Profiling DDL Statements

It has been a while since my last post. This is due to writing and publishing a technical paper for the Release Engineering conference (RELENG 2015), and traveling during a one month honeymoon.

Last September/November I visited the CHISEL group at UVIC in Victoria, Canada. With borrowed hardware, I profiled DDL statements in both PostgreSQL 9.3.6 and MySQL 5.5.41. DDL statements are statements which alter the structure of tables and relations in SQL databases. I did this with the intention to find out which DDL statements block other DML queries (SELECT, UPDATE, INSERT, and DELETE) from running, and in what kind of way.

Method

To do this I created a small profiler tool named Nemesis. Nemesis works as followed:

  1. Nemesis connects to either a MySQL or PostgreSQL database, and prepares an initial database containing a “users” table with 50 million records.
  2. Nemesis then starts a user-defined amount of worker threads which continuously perform SELECT, UPDATE, INSERT, and DELETE statements on the “users” table to simulate a software application reading from and writing to the database. The start time, end time, and duration for each query is recorded.
  3. After some time a migration scenario is executed which transforms the structure of the “users” table in some way. We also record the start time, end time and duration for these operations (typically one DDL statement).
  4. We drop the database.
  5. Repeat steps 1-4 for every defined migration scenario. But note that some scenarios cannot be performed in both MySQL and PostgreSQL, due to missing features in that database.

Setup

For this series of experiments I gratefully used a server with a quad-core Intel Core i7-3770, a 1TB hard disk, and 16GB memory on loan from the CHISEL lab at UVIC. On this server I installed both PostgreSQL 9.3.6 and MySQL 5.5.41 on a Ubuntu 14.04 LTS installation. Both databases were slightly tweaked to use more of the available memory than the default settings. For those who are interested, MySQL used the InnoDB engine by default.

The results below have been taken from a series of experiments run both on MySQL as well as on PostgreSQL. In both cases, all scenarios were run with 6 worker threads in total:

  • 2 workers for SELECT statements.
  • 2 workers for UPDATE statements.
  • 1 worker for INSERT statements.
  • 1 worker for DELETE statements.

Results

The results are interesting as they differ significantly between MySQL and PostgreSQL. Below I’ve posted several migration scenarios one might perform on an existing table. For each scenario you’ll find a image, which graphs the properties of the queries Nemesis performed on the database. The x-axis resembles time - each mark on this axis equals a second. The y-axis resembles the duration of a query - 1 pixel equals 1 millisecond (this is only to give a general feel for query performance). Each color represents a different type of query being performed.

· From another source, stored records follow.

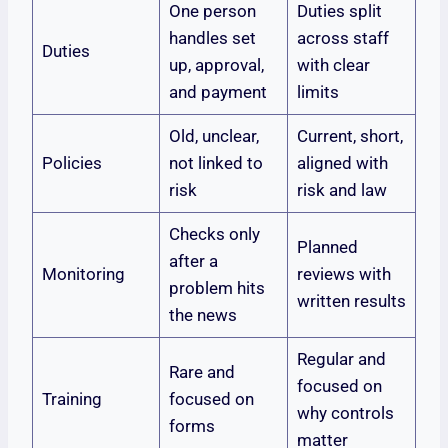
One person
Duties split
handles set
across staff
Duties
up, approval,
with clear
and payment
limits
Old, unclear,
Current, short,
Policies
not linked to
aligned with
risk
risk and law
Checks only
Planned
after a
Monitoring
reviews with
problem hits
written results
the news
Regular and
Rare and
focused on
Training
focused on
why controls
forms
matter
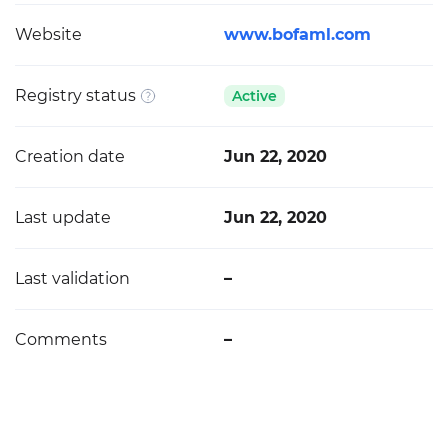
Website
www.bofaml.com
Registry status
Active
Creation date
Jun 22, 2020
Last update
Jun 22, 2020
Last validation
–
Comments
–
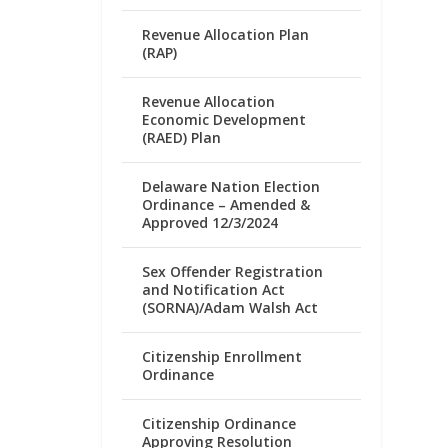
Revenue Allocation Plan
(RAP)
Revenue Allocation
Economic Development
(RAED) Plan
Delaware Nation Election
Ordinance – Amended &
Approved 12/3/2024
Sex Offender Registration
and Notification Act
(SORNA)/Adam Walsh Act
Citizenship Enrollment
Ordinance
Citizenship Ordinance
Approving Resolution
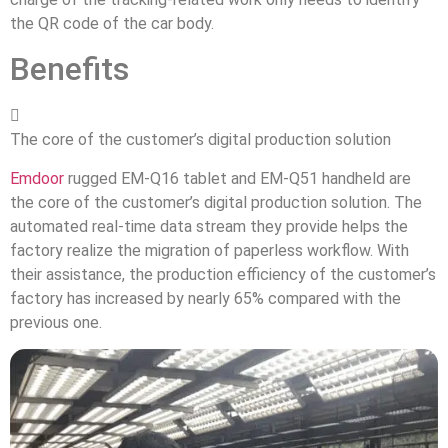
the QR code of the car body.
Benefits

The core of the customer’s digital production solution
Emdoor
rugged EM-Q16 tablet and EM-Q51 handheld are
the core of the customer’s digital production solution. The
automated real-time data stream they provide helps the
factory realize the migration of paperless workflow. With
their assistance, the production efficiency of the customer’s
factory has increased by nearly 65% compared with the
previous one.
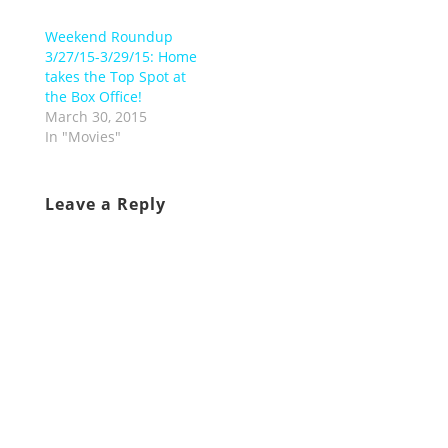
Weekend Roundup
3/27/15-3/29/15: Home
takes the Top Spot at
the Box Office!
March 30, 2015
In "Movies"
Leave a Reply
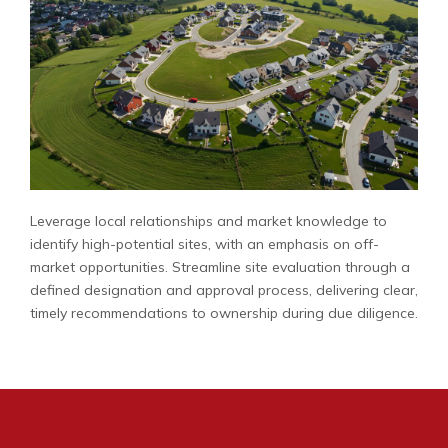
Leverage local relationships and market knowledge to
identify high-potential sites, with an emphasis on off-
market opportunities. Streamline site evaluation through a
defined designation and approval process, delivering clear,
timely recommendations to ownership during due diligence.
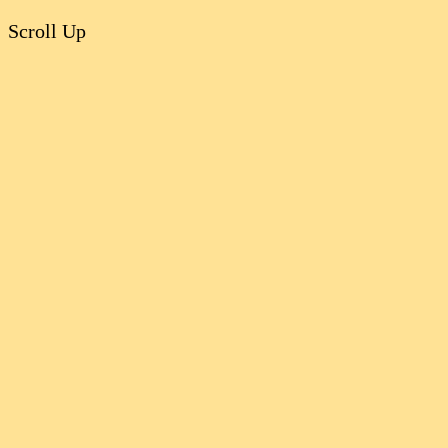
Scroll Up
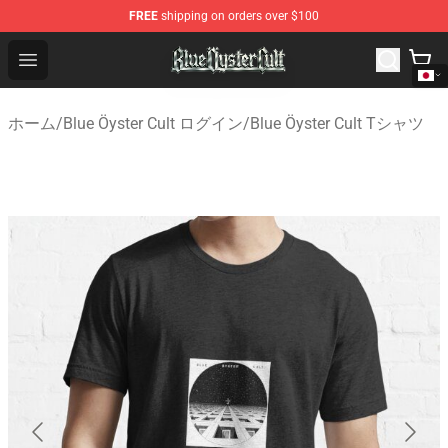
FREE
shipping on orders over $100
Blue Öyster Cult Store - Official Blue Öyster Cult Mercha
Open menu
ホーム
/
Blue Öyster Cult ログイン
/
Blue Öyster Cult Tシャツ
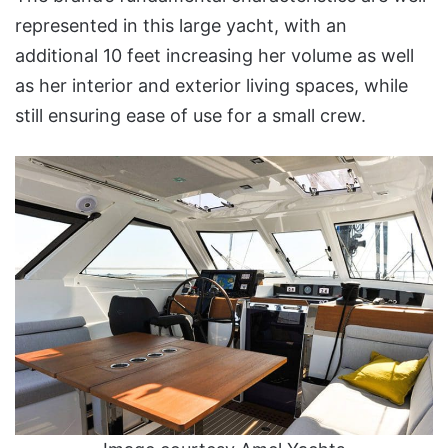
represented in this large yacht, with an
additional 10 feet increasing her volume as well
as her interior and exterior living spaces, while
still ensuring ease of use for a small crew.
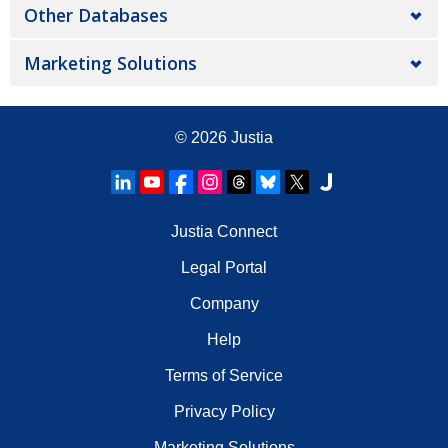
Other Databases
Marketing Solutions
© 2026
Justia
Justia Connect
Legal Portal
Company
Help
Terms of Service
Privacy Policy
Marketing Solutions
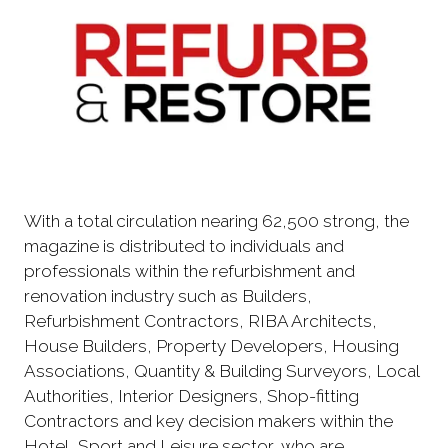
With a total circulation nearing 62,500 strong, the
magazine is distributed to individuals and
professionals within the refurbishment and
renovation industry such as Builders,
Refurbishment Contractors, RIBA Architects,
House Builders, Property Developers, Housing
Associations, Quantity & Building Surveyors, Local
Authorities, Interior Designers, Shop-fitting
Contractors and key decision makers within the
Hotel, Sport and Leisure sector, who are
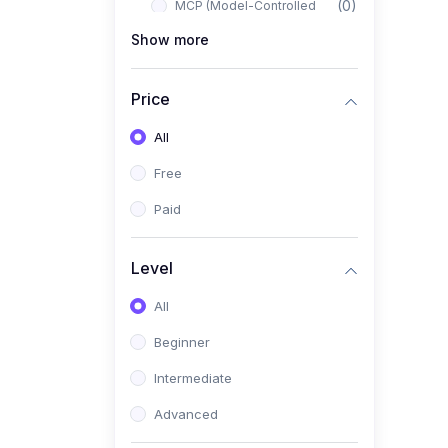
(0)
MCP (Model-Controlled
Planning)
Show more
(0)
Autonomous AI Systems
Price
(0)
LangChain Workflows
All
(0)
LangGraph Architectures
Free
(0)
Multi-Agent Collaboration
Paid
(0)
AI-Powered Marketing
Automation
Level
(0)
Self-Driving E-commerce
Tools
All
(0)
AI Customer Support
Beginner
Agents
Intermediate
(1)
Brand Building Engine
Advanced
(1)
Personal Branding Blueprint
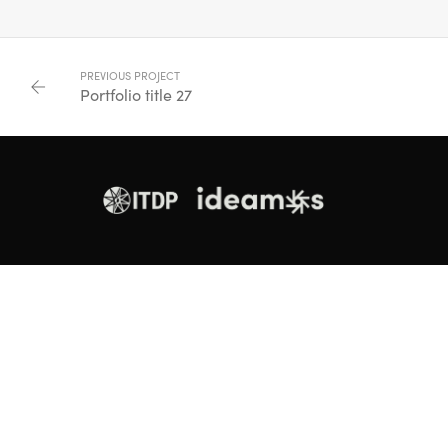
PREVIOUS PROJECT
Portfolio title 27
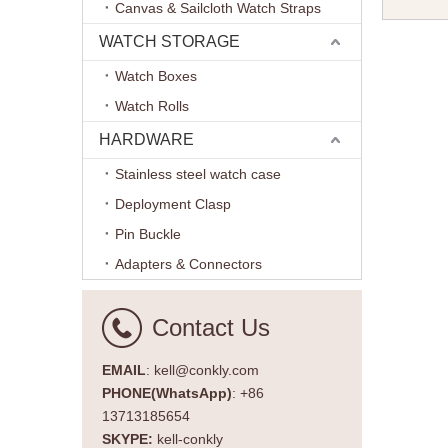
Canvas & Sailcloth Watch Straps
Watch Ba
Brand W
WATCH STORAGE
Watch Boxes
Watch Rolls
HARDWARE
Stainless steel watch case
Deployment Clasp
Pin Buckle
Adapters & Connectors
Contact Us
EMAIL
: kell@conkly.com
PHONE(WhatsApp)
: +86
13713185654
SKYPE:
kell-conkly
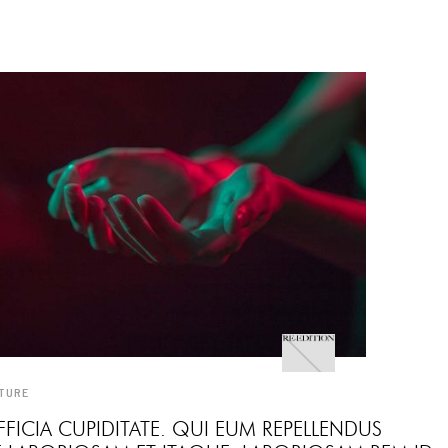
TURE
FICIA CUPIDITATE. QUI EUM REPELLENDUS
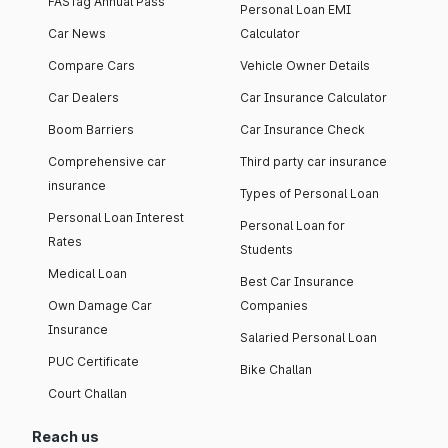
FASTag Annual Pass
Personal Loan EMI
Car News
Calculator
Compare Cars
Vehicle Owner Details
Car Dealers
Car Insurance Calculator
Boom Barriers
Car Insurance Check
Comprehensive car
Third party car insurance
insurance
Types of Personal Loan
Personal Loan Interest
Personal Loan for
Rates
Students
Medical Loan
Best Car Insurance
Own Damage Car
Companies
Insurance
Salaried Personal Loan
PUC Certificate
Bike Challan
Court Challan
Reach us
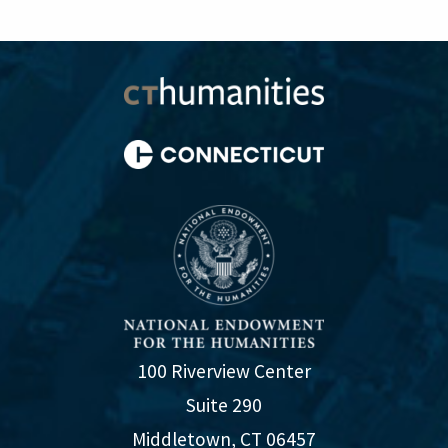
100 Riverview Center
Suite 290
Middletown, CT 06457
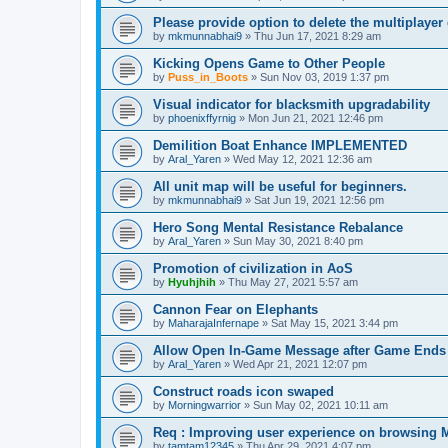
Please provide option to delete the multiplayer 
by
mkmunnabhai9
»
Thu Jun 17, 2021 8:29 am
Kicking Opens Game to Other People
by
Puss_in_Boots
»
Sun Nov 03, 2019 1:37 pm
Visual indicator for blacksmith upgradability
by
phoenixffyrnig
»
Mon Jun 21, 2021 12:46 pm
Demilition Boat Enhance IMPLEMENTED
by
Aral_Yaren
»
Wed May 12, 2021 12:36 am
All unit map will be useful for beginners.
by
mkmunnabhai9
»
Sat Jun 19, 2021 12:56 pm
Hero Song Mental Resistance Rebalance
by
Aral_Yaren
»
Sun May 30, 2021 8:40 pm
Promotion of civilization in AoS
by
Hyuhjhih
»
Thu May 27, 2021 5:57 am
Cannon Fear on Elephants
by
MaharajaInfernape
»
Sat May 15, 2021 3:44 pm
Allow Open In-Game Message after Game Ends
by
Aral_Yaren
»
Wed Apr 21, 2021 12:07 pm
Construct roads icon swaped
by
Morningwarrior
»
Sun May 02, 2021 10:11 am
Req : Improving user experience on browsing
by
tamtam12345
»
Thu Apr 29, 2021 4:07 pm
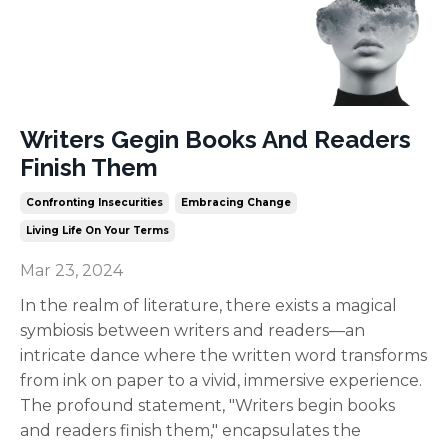
Writers Gegin Books And Readers
Finish Them
Confronting Insecurities
Embracing Change
Living Life On Your Terms
Mar 23, 2024
In the realm of literature, there exists a magical
symbiosis between writers and readers—an
intricate dance where the written word transforms
from ink on paper to a vivid, immersive experience.
The profound statement, "Writers begin books
and readers finish them," encapsulates the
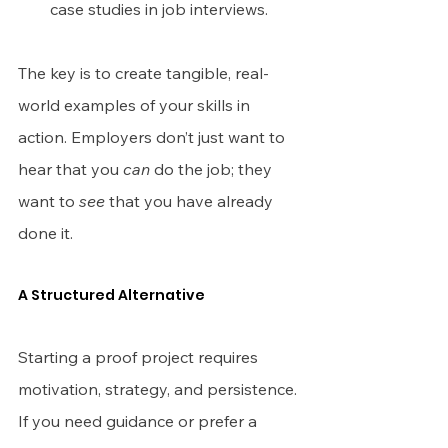
case studies in job interviews.
The key is to create tangible, real-
world examples of your skills in 
action. Employers don’t just want to 
hear that you 
can
 do the job; they 
want to 
see
 that you have already 
done it.
A Structured Alternative
Starting a proof project requires 
motivation, strategy, and persistence. 
If you need guidance or prefer a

  • Green: INSERT statements
  • Red: DELETE statements
  • Blue: UPDATE statements
  • Yellow: SELECT statements
  • Black: DDL statements

The grey area resembles the period of time during which the DDL statement is being executed.

Adding a nullable column

In this scenario we add a new column to the existing “users” table which may contain NULL values.

PostgreSQL

PostgreSQL seems to be doing this very well. We can see only a very small grey area, which means that this operation completed quickly. There seems to been no obvious impact on the performance of the other queries. This is good news if you need to perform this operation on a live production database.

MySQL

MySQL shows very different behavior for this scenario. Unlike PostgreSQL, MySQL takes considerably longer to perform this operation (in fact I terminated this operation after 60 seconds), as can be seen by the very wide grey area. Interestingly enough though, MySQL seems to allow SELECT statements to continue to work (since we can see the yellow lines in the grey area) but blocks all other types of DML queries. In essence, during this operation the table seems to be put in a sort of read-only state.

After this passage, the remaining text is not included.